* [Your objective] Please return every line from the entries that has the string "différence" in it.

Records to process START

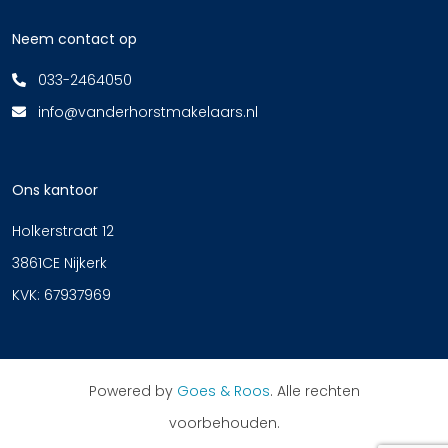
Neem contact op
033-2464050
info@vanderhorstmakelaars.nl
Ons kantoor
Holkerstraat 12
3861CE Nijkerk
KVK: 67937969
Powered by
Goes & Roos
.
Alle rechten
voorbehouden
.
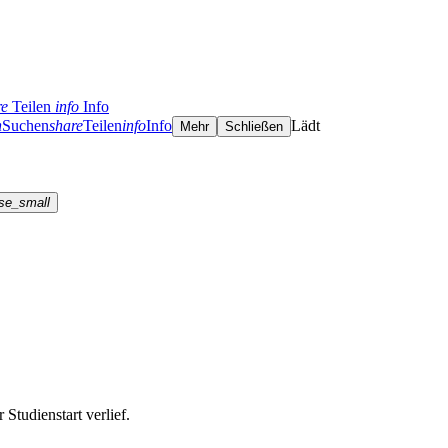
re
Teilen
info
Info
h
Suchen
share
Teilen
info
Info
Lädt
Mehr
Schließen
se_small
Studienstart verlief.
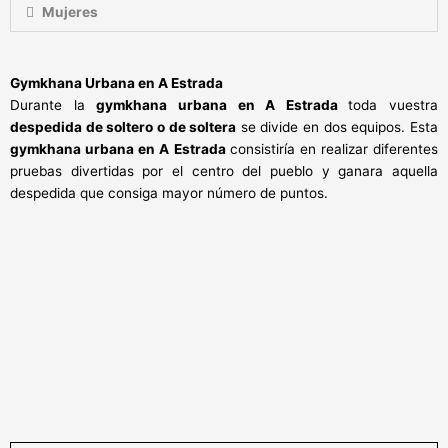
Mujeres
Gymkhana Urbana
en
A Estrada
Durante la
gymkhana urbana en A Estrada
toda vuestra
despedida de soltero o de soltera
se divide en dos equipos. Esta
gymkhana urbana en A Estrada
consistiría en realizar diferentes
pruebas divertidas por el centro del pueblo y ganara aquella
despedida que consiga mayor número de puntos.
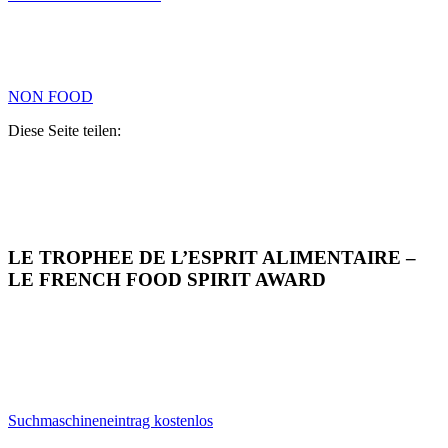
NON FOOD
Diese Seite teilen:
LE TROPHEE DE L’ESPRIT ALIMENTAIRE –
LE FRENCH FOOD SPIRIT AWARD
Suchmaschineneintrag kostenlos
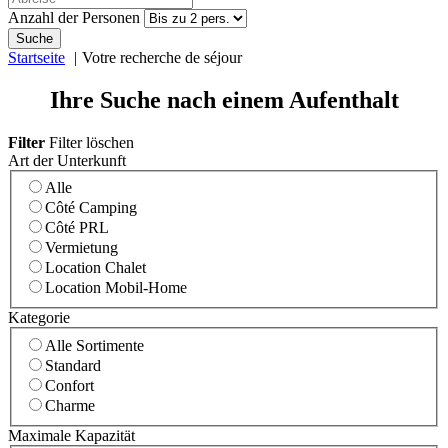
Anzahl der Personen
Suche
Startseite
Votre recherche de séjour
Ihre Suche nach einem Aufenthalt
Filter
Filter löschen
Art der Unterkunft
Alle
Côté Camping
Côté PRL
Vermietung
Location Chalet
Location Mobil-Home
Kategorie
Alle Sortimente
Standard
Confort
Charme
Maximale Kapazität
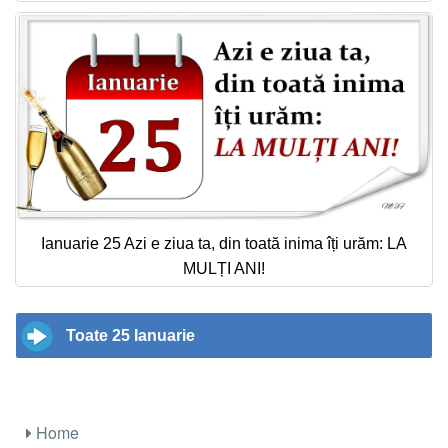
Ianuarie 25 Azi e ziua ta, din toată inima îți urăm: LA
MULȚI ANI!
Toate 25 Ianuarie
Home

Records to process END
Records to process START

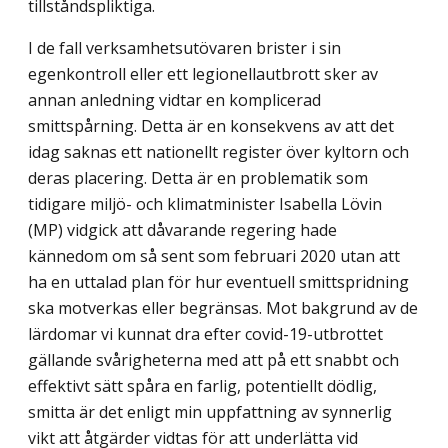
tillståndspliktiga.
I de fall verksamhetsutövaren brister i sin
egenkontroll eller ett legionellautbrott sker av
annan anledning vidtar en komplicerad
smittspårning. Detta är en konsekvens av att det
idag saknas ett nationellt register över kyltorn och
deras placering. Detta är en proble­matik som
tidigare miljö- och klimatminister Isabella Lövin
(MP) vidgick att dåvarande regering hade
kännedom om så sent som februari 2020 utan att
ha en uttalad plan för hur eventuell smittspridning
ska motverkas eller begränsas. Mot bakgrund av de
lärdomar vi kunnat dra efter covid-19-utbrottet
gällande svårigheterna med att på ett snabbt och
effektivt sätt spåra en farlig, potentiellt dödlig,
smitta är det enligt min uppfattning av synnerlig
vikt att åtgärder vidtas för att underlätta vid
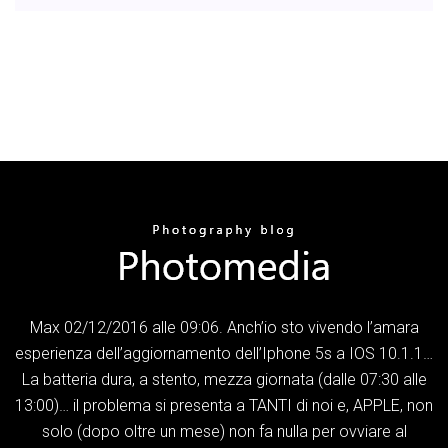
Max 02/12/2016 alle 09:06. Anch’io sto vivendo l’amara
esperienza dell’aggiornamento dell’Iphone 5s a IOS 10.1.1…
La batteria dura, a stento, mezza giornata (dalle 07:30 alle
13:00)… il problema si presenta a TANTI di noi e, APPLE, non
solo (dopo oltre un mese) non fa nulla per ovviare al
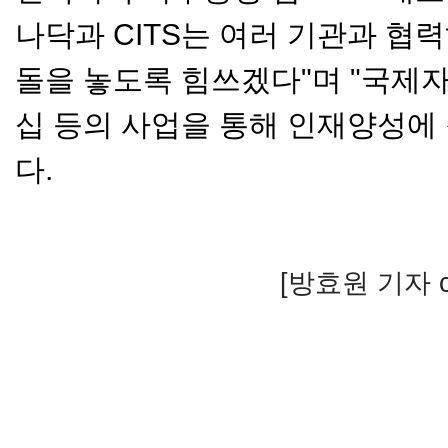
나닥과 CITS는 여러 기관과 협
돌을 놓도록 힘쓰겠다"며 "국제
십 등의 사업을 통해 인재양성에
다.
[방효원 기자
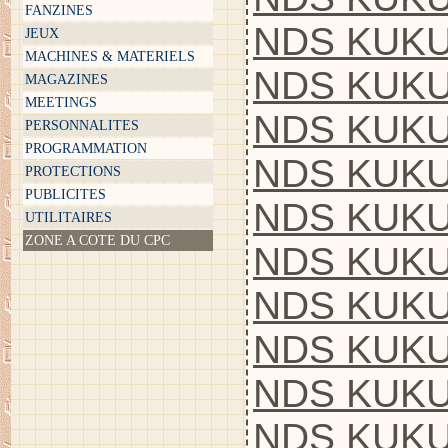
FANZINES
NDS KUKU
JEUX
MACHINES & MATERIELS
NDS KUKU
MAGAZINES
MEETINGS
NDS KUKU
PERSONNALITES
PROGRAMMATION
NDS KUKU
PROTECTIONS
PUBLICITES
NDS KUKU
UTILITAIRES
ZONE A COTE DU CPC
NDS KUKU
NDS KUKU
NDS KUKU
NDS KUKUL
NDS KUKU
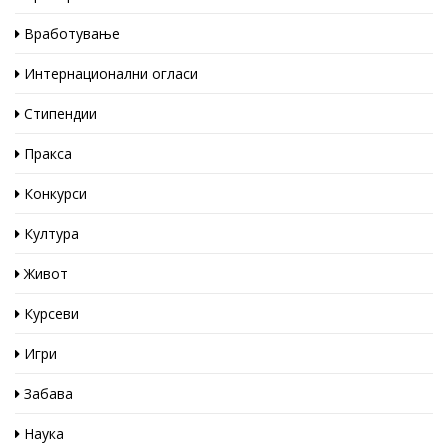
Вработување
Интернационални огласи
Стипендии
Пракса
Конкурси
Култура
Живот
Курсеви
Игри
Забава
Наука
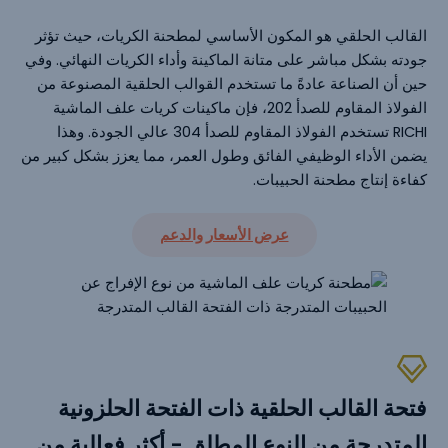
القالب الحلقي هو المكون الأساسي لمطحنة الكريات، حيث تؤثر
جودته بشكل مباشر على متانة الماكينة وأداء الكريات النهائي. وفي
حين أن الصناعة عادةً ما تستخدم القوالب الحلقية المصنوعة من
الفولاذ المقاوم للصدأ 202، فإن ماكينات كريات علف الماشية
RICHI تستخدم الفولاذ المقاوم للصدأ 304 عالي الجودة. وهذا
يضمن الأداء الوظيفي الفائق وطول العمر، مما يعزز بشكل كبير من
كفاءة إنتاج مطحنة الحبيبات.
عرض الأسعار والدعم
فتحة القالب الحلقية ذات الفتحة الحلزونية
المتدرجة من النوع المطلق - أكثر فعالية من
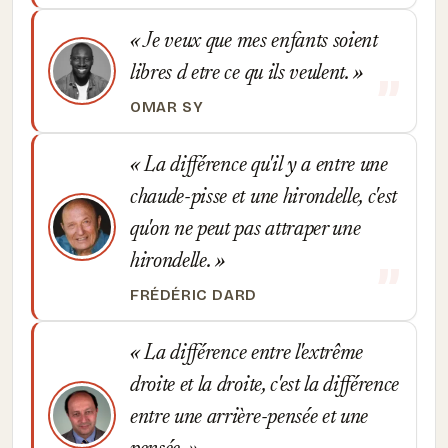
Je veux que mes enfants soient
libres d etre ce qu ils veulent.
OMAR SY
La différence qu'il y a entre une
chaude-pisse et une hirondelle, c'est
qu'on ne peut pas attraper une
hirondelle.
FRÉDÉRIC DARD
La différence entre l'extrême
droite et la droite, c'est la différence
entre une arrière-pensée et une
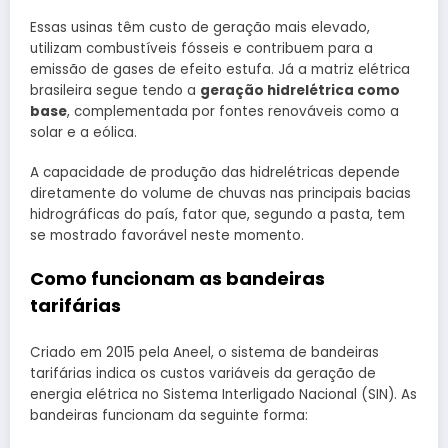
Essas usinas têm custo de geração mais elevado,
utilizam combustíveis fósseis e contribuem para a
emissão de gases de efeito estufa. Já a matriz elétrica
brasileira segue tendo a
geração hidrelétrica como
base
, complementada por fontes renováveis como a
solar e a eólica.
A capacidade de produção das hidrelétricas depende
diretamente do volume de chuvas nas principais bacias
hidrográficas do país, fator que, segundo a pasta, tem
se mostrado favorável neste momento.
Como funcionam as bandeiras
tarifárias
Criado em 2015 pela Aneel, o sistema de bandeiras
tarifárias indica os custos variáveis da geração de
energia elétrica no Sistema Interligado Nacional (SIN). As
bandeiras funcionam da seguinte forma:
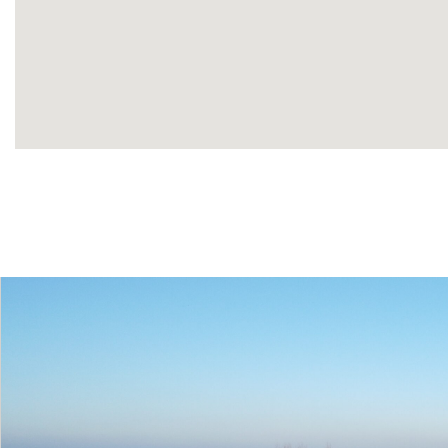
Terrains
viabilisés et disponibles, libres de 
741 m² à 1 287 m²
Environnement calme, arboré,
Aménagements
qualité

Records to process END

* [Exercise output]
La différence qu'il y a entre une
La différence entre l'extrême
droite et la droite, c'est la différence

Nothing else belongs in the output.